AC: Visa used to talk about being a “global authorisation intermediary”, now you talk about “credentials”, is that something different?
CB: I actually think we’re closer to our charter than we've ever been right now. If the charter was around digitising currency, we are closer to doing that than ever. So we've always tried to be neutral on the form factor, neutral on selling a credit card or selling a debit card. It's about making currency move online. So maybe in the early days we talked about account numbers, 16 digit numbers on the back of cards. Today we have to think and talk differently. Credentials become the way to express that secure identity.
But ultimately we don't want people thinking “gosh I mean to use my phone today” or my 16 digit card number. We want them to see something they recognise as their bank, see that imagery. It needs to be “that’s my bank, a logo I can trust, and I can push the payment to a music subscription for example.
AC: Does that mean the old plastic card will disappear?
CB: Well not immediately. It's going to be here awhile. People have habituated around that process, they do it without even thinking; taking a card out, touching it to a contact point, they know how and it works great. The card might be one of the greatest product inventions ever but I think over time card use will reduce. There'll be a parallel period of innovation, mobile technology, wearable technology - as long as it's a better experience or perhaps it brings more.
For the consumer, what are the issues at the point of sale? What can Visa bring to that? You can bring innovation, more value added services into the transaction flow than existed before. Your plastic card doesn't carry with it a digital receiver but your device does, a plastic card doesn't have a loyalty system stapled through it but a device can. A device can also track where the transaction occurred. A device can also recognise you.
AC: We’re obviously seeing more and more diverse ways to pay and even some – like the QR codes which are behind the Chinese mobile payments revolution – which are really old technologies being revived. How do we manage all those ways to pay? For example you’ve got a wall of cubes in the centre here that seem to number in the hundreds breaking down all components, whether technology, device, protocols.
CB: There is hugely more variety in the payment system but the foundations are the same: a secure way to pay. We start from there. We start with a secure way to pay. We talk about standards these ways have to meet to get the transaction done.
Our clients are asking us for ways to untether their card, to untether the physical point of sale, to make secure payments in new ways. QR is an expression of an untethered card. It's accepted by a merchant with an untethered Point of Sale device. The beauty of it is it takes hardware out of the equation. We love that.

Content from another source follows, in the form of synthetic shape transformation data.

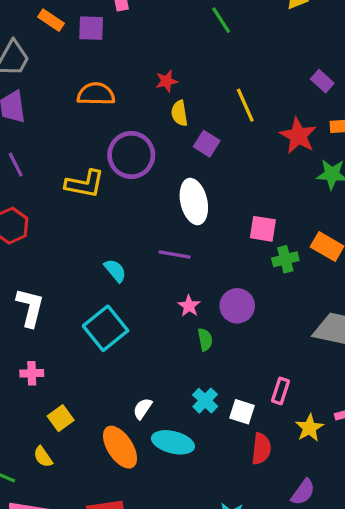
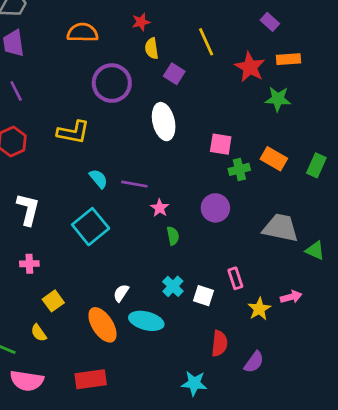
yellow L-shape: (85, 184) -> (73, 132), moved
purple line: (175, 254) -> (134, 184), moved
purple circle: (237, 306) -> (215, 208), moved
pink rectangle: (281, 391) -> (235, 278), turned -36
red semicircle: (261, 449) -> (219, 343), moved

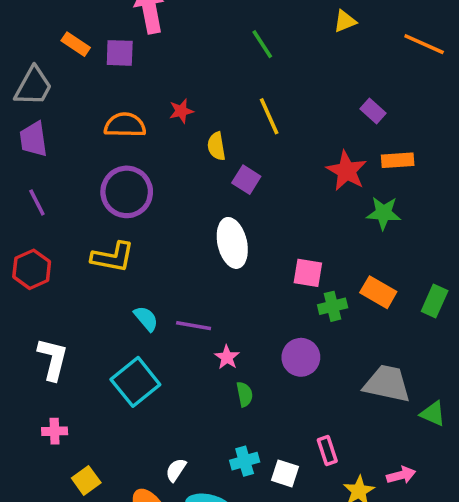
red star: (141, 22) -> (181, 111), moved
yellow line: (206, 42) -> (269, 116), moved
purple circle: (112, 83) -> (127, 192), moved
cyan cross: (173, 286) -> (245, 461), turned 30

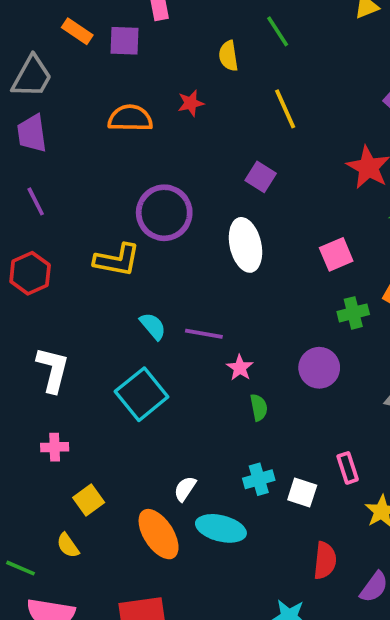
yellow semicircle: (216, 146) -> (228, 56), moved
purple circle: (127, 192) -> (164, 213), moved
pink square: (308, 273) -> (336, 254), moved, turned -32

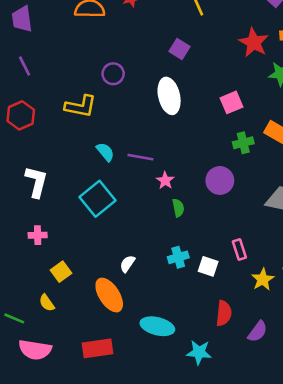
purple circle: (164, 213) -> (113, 74), size x0.6
cyan ellipse: (221, 528) -> (157, 326), moved

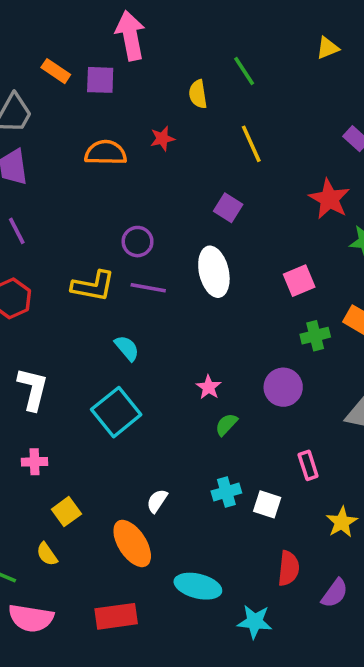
purple line: (140, 157) -> (148, 288), moved
green semicircle: (178, 208) -> (226, 424), turned -126
pink rectangle: (239, 249) -> (308, 465), moved

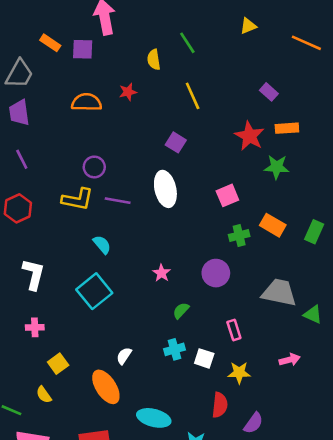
purple circle: (138, 242) -> (94, 167), moved
green semicircle: (226, 424) -> (181, 311), moved
yellow star: (342, 522) -> (239, 373), moved, turned 30

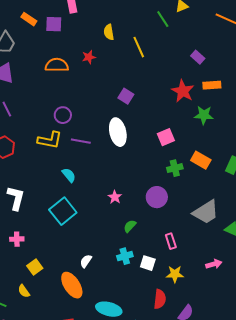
green line: (187, 43) -> (163, 19), moved
yellow line: (193, 96) -> (139, 47), moved
gray trapezoid: (279, 292) -> (206, 212), turned 136

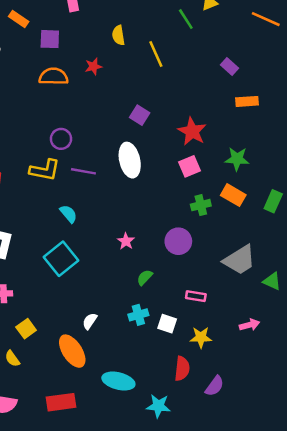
purple square: (54, 24) -> (50, 39), moved
red star: (183, 91) -> (192, 131), moved
green star: (204, 115) -> (237, 159), moved
pink rectangle: (171, 241) -> (196, 296), turned -63

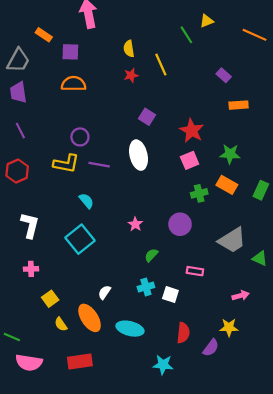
red star: (93, 66) -> (131, 75), moved
yellow star: (201, 337) -> (229, 327), moved
yellow semicircle: (12, 359) -> (61, 324), moved
cyan ellipse: (118, 381) -> (130, 329), moved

Untethered – where the merchant doesn’t have to be online or dialing up on a phone - can open up new markets. So QR codes can be very important in that untethered world.
I just went to the Winter Olympics in Pyeong-chang and it was cold there. The Winter Olympics are cold and Visa’s a top sponsor for the Olympics. We help with the point of sale equipment and we had this mountain location where the skiing events were on. It was negative 20 degrees out there and our physical points of sale were freezing. Now there's still some mechanics in there around processing payments, thermal printing components don't respond well when it's like minus 20. So we were testing around it, looking at solutions but wearing bulky gloves is not great with thermal printers.
But when you untether the point of sale it becomes a device like a camera. You don't have to worry about those degrees below zero. The Olympus in the cold is an extreme example but all these use cases where payment needs to occur then become easier once you start to adopt this way of thinking.